January Review 2021

I decided to do a monthly wrap-up, in addition to my monthly stack. I keep a messy reading journal to keep track of my reading and my unread books, so I thought I'd incorporate those stats here. 

Start of January: 

148 unread books

completed 7 books

un-shelved (donating)* 5 books

added 3 new books

End of January: 

144 unread books 


Books completed in January:

Stanley: Living in His Sufficiency [no review] ⭐⭐⭐ This is a super short theological study. 

*Yousafzai: I am Malala ⭐⭐⭐ I read the young person's edition for my Zoom book club, and apparently there is a lot missing from this edition compared to the adult edition. However, that was ok because the point was that Malala was a very brave girl, and today is still working toward bringing justice and education to others. 

Angelou: I Know Why the Caged Bird Sings ⭐⭐⭐⭐ This is a memoir about the author's young life in the American South. Beautifully and honestly written about a difficult set of circumstances. 

*Anonymous: The Song of Roland ⭐⭐1/2  Oh, if only I had a better translator. (I will try a Dorothy Sayers translation.)

Grant: The Patriot's Handbook: A Citizenship Primer for a New Generations of Americans ⭐⭐⭐⭐  Collection of important American works through history.

*Bailey: The American Spirit: United States History as Seen by Contemporaries Vol. 1 ⭐⭐⭐⭐     A more serious collection of documentation with the intent to provoke political and historical discussion.

*Genovese: Roll, Jordan, Roll: The World the Slaves Made ⭐⭐⭐⭐  And then there's this tome about slavery.
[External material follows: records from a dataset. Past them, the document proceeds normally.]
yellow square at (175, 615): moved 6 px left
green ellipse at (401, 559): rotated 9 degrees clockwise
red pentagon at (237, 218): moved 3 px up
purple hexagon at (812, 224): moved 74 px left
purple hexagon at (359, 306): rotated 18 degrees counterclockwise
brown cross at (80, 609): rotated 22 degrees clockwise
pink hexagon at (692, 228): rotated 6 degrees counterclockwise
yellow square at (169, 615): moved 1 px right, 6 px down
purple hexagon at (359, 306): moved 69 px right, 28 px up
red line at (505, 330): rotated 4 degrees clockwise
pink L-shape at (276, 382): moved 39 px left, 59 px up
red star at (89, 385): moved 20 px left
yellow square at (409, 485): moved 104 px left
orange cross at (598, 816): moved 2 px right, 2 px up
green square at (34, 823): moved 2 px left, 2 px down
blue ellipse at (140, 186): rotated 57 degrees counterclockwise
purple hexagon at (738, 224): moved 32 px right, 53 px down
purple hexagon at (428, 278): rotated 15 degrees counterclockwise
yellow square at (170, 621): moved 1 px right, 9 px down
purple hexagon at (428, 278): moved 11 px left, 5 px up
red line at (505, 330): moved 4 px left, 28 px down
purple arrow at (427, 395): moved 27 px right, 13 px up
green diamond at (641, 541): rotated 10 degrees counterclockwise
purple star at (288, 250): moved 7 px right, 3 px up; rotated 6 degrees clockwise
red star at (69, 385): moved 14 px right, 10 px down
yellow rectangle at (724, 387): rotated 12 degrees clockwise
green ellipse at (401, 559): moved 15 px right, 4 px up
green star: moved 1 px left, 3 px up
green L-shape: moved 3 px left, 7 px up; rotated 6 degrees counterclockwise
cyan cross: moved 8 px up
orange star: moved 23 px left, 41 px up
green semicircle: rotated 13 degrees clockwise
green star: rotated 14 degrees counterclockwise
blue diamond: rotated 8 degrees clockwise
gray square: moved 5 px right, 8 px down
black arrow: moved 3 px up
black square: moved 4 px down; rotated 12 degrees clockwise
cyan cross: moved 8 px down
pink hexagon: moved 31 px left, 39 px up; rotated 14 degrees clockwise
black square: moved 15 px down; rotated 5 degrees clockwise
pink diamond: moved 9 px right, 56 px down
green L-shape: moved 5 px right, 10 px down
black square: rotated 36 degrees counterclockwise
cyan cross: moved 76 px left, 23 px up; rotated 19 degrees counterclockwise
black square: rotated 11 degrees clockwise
Extensive and comprehensive. And glad to be done.


January's  Best  Reads

Favorite non-fiction: The Patriot's Handbook

Favorite fiction: I Know Why the Caged Bird Sings


  1. This looks like a nice contemporary, mostly, collection of reading. I'd like to read Sayer's translation of Sir Roland, too.

    1. Have you read any Sayers before? I see her name everywhere, but I've yet to read anything by her.

    2. Oh yes! I've read her Lord Peter Wimsey novels. They fun mystery reads. She later was embarrassed about them and went on to do more "serious" stuff, like translate Sir Roland and some other literature.